İlk öykü kitabı “Cumartesi Yalnızlığı” 1968 yılında yayınladı. “Her Gece Bodrum” romanıyla büyük başarı kazandı.
Edebiyatımızın çağdaş klasikleri arasında yer alan Selim İleri, Alzheimer hastalığına yakalanıp erken yaşta ölen annesini anlattığı “Annem İçin” kitabının arka kapağına şu cümleleri yazar; “Bu çirkin dünyada annemi çok özledim. Bu kitabı yeni insanlar okusun istiyorum. Onlar da annemi sevsinler istiyorum.” Bu kitabında, çok az yazarın yakalayabileceği bir içtenlikle ve duyarlıkla acı dolu bir sevgiyi, özlemi dile getiriyor.
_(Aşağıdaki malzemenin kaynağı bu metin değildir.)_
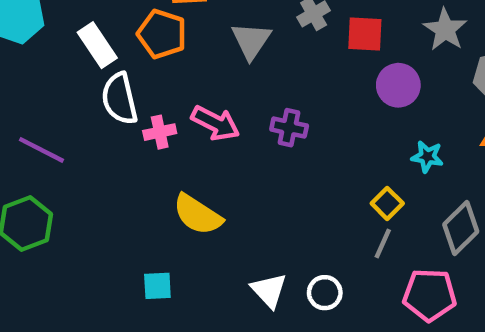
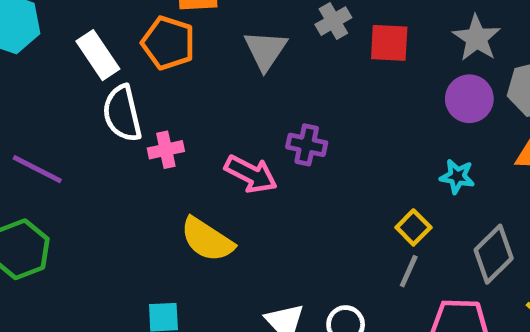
purple circle: (398, 85) -> (469, 99), moved
pink arrow: (215, 123) -> (251, 174), moved

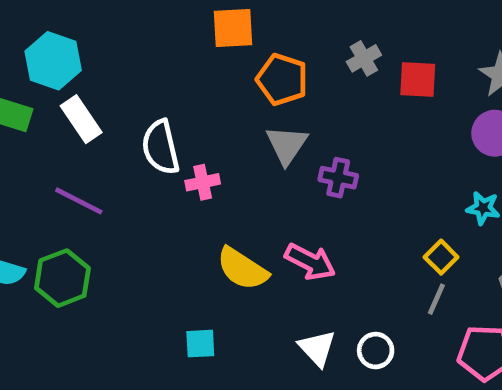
orange pentagon: (168, 43) -> (282, 79), moved
gray triangle: (265, 50) -> (287, 145), moved
white rectangle: (98, 55) -> (81, 119), moved
pink arrow: (251, 174) -> (310, 262), moved

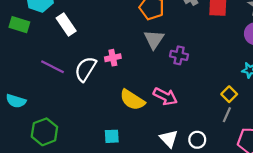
white rectangle: (81, 119) -> (66, 25), moved
white semicircle: (161, 147) -> (86, 69), moved, turned 45
green hexagon: (62, 278) -> (44, 132), moved

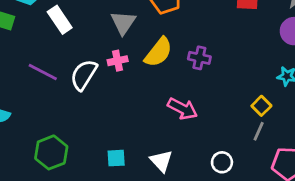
gray triangle: (154, 39) -> (123, 23), moved
yellow semicircle: (132, 100) -> (158, 52), moved, turned -85
green hexagon: (44, 132) -> (51, 152), moved
white triangle: (169, 139) -> (161, 161), moved

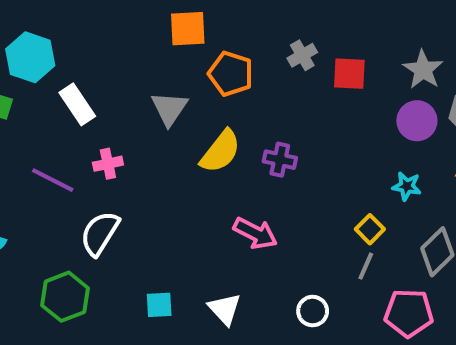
pink cross: (118, 61) -> (108, 164), moved
white semicircle: (84, 75) -> (100, 233), moved

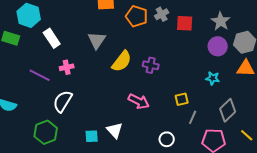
orange pentagon: (231, 74) -> (137, 16), moved
yellow square: (370, 229) -> (182, 99), moved, turned 32
white triangle: (225, 309) -> (115, 130), moved

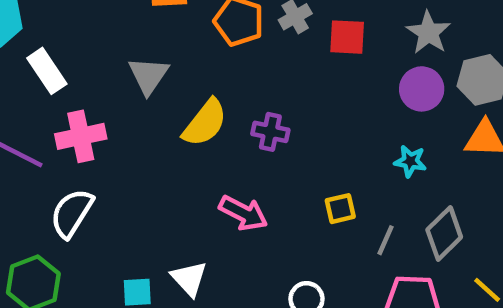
pink cross: (67, 67) -> (81, 136), size x1.5
gray line: (193, 117) -> (385, 240), moved

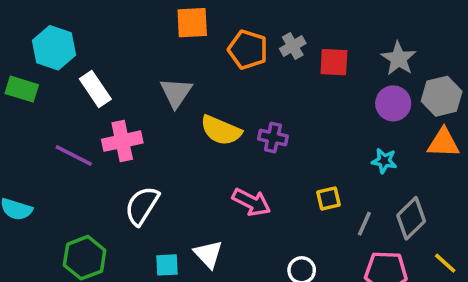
yellow semicircle: (205, 123) -> (221, 130), turned 75
white semicircle: (72, 213) -> (142, 206), moved

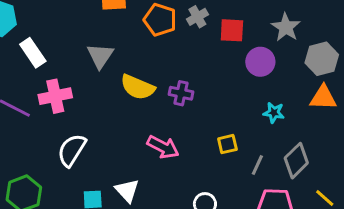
purple circle: (393, 103) -> (260, 62), moved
Yazma serüveni çerçevesinde Ayşe Sarısay’ın ile birlikte Nehir Söyleşisi tadında hazırladıkları “O Aşk Hiç Dinmedi” ismiyle bile yazmaya ne kadar tutkulu olduğunu gösteriyor.
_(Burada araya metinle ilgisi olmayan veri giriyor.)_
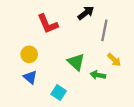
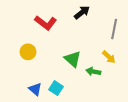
red L-shape: (48, 24) -> (46, 23), turned -30
gray line: (104, 30) -> (114, 29), moved
blue triangle: (30, 77) -> (35, 89), moved

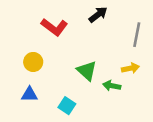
yellow arrow: (109, 57) -> (130, 68), turned -56
blue triangle: (35, 89) -> (29, 94), moved, turned -40

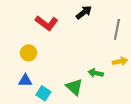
yellow arrow: (130, 68) -> (120, 61), moved
green triangle: (87, 71) -> (74, 87), moved
cyan square: (67, 106) -> (43, 93), moved

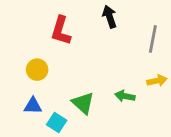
black arrow: (84, 12) -> (110, 17), turned -70
red L-shape: (47, 23) -> (61, 31), turned 70
green triangle: (74, 87) -> (83, 103), moved

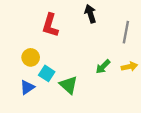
green arrow: (125, 96) -> (103, 67), moved, turned -56
blue triangle: (33, 106) -> (27, 87), turned -35
cyan square: (57, 123) -> (47, 73), moved

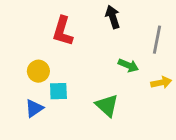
green arrow: (103, 67) -> (128, 65), moved, turned -112
cyan square: (47, 73) -> (58, 91), turned -35
green triangle: (69, 85) -> (107, 105), moved

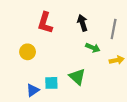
black arrow: (113, 17) -> (82, 23), moved
cyan square: (58, 91) -> (51, 83), moved
blue triangle: (34, 108) -> (33, 90), moved

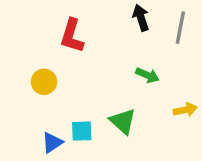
black arrow: (82, 23) -> (141, 18), moved
gray line: (114, 29) -> (180, 28), moved
yellow arrow: (117, 60) -> (185, 110), moved

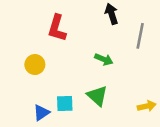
gray line: (180, 28) -> (140, 36), moved
green arrow: (147, 75) -> (104, 59), moved
yellow arrow: (185, 110) -> (147, 106), moved

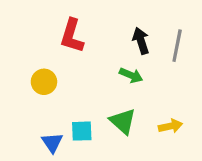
black arrow: (112, 14) -> (141, 41), moved
yellow arrow: (147, 106) -> (170, 126), moved
blue triangle: (41, 113) -> (52, 143), turned -30

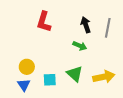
yellow circle: (44, 82) -> (27, 67), moved
yellow arrow: (170, 126) -> (104, 77), size x1.5
blue triangle: (52, 143) -> (24, 85), moved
Yazma sürecini anlatırken “Nasıl akıp giderse öyle yazıyorum, daha önceden planlamıyorum,” diyecek kadar alçak gönüllüydü. Romanlar, öyküler, şiir, söyleşi kitapları ve senaryoları… Kırık Bir Aşk Hikayesi, Çapkın Hırsız, Günahsızlar, Bir Aşk Uğruna yazdığı senaryolardan bazılarıdır.
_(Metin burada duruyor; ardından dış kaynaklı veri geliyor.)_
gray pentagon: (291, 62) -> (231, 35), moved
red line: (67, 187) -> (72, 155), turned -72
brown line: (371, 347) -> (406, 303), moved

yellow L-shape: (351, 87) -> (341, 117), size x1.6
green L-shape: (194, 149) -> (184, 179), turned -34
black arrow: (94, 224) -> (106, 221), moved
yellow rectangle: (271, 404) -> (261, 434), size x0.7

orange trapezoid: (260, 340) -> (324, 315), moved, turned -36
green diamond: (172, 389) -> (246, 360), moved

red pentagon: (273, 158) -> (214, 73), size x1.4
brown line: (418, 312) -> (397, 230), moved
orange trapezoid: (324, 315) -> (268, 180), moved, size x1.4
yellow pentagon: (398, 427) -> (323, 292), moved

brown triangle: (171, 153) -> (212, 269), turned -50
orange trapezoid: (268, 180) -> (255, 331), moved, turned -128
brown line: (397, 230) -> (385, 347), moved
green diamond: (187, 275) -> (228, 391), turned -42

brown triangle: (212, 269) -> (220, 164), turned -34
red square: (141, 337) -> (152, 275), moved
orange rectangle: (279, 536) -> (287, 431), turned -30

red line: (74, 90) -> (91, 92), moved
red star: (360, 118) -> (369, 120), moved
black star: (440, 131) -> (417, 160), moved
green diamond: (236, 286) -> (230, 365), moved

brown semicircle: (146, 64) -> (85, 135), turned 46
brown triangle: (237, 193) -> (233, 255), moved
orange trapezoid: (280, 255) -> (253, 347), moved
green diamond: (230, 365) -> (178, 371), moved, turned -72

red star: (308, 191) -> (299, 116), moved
Selim İleri, 1949 yılında İstanbul’da doğdu. 19 yaşında Cumartesi Yalnızlığı isimli ilk öykü kitabı yayımlandı. İstanbul Üniversitesi Hukuk Fakültesi’ndeki öğrenimini 1972’de yarım bıraktı. 1976’da Dostlukların Son Günü’yle Sait Faik Hikâye Armağanı’nı, 1977’de Her Gece Bodrum’la Türk Dil Kurumu Roman Ödülü’nü aldı. Romanları ve öyküleriyle edebiyat çevresinde geniş yankılar uyandırdı. Yaşarken ve Ölürken (1981) Milliyet Sanat dergisince yılın romanı seçildi. Kırık Bir Aşk Hikâyesi adlı senaryosu Sinema Yazarları’nca 1982-83 mevsiminin en iyi senaryosu ödülüne layık görüldü. Mavi Kanatlarınla Yalnız Benim Olsaydın (1991) Türkiye Yazarlar Birliği Roman Ödülü’nü aldı. Allahaısmarladık Cumhuriyet adlı oyunu 1997’de hem Afife Jale hem de Avni Dilligil ödüllerini aldı. İleri’ye 1999 yılında, Türkiye Gazeteciler Cemiyeti “televizyon” alanında Kültür-Sanat Ödülü verdi. Radyo çalışmaları dolayısıyla aynı yıl Dialog Medya Ödülü’nü aldı. 2001’de Bu Yaz Ayrılığın İlk Yazı Olacak yayımlandı ve 2002 Orhan Kemal Roman Armağanı’yla ödüllendirildi. Selim İleri ayrıca, 2003 yılında Uzak, Hep Uzak adlı deneme kitabıyla Sedat Simavi Edebiyat Ödülü’nü, 2005 yılında İstanbul’un Sandık Odası adlı kitabıyla da TYB’nin Hatıra-Gezi alanındaki ödülünü, 2012’de Aydın Doğan Ödülü’nü ve Cumhurbaşkanlığı Kültür ve Sanat Büyük Ödülü’nü, Aralık 2013’te TÜRSAK Vakfı Türk Sinemasına Hizmet Onur Ödülü’nü aldı.
Ne üzücüdür ki, Cumartesi Yalnızlığı’nın yerini Selim İleri Yalnızlığı aldı.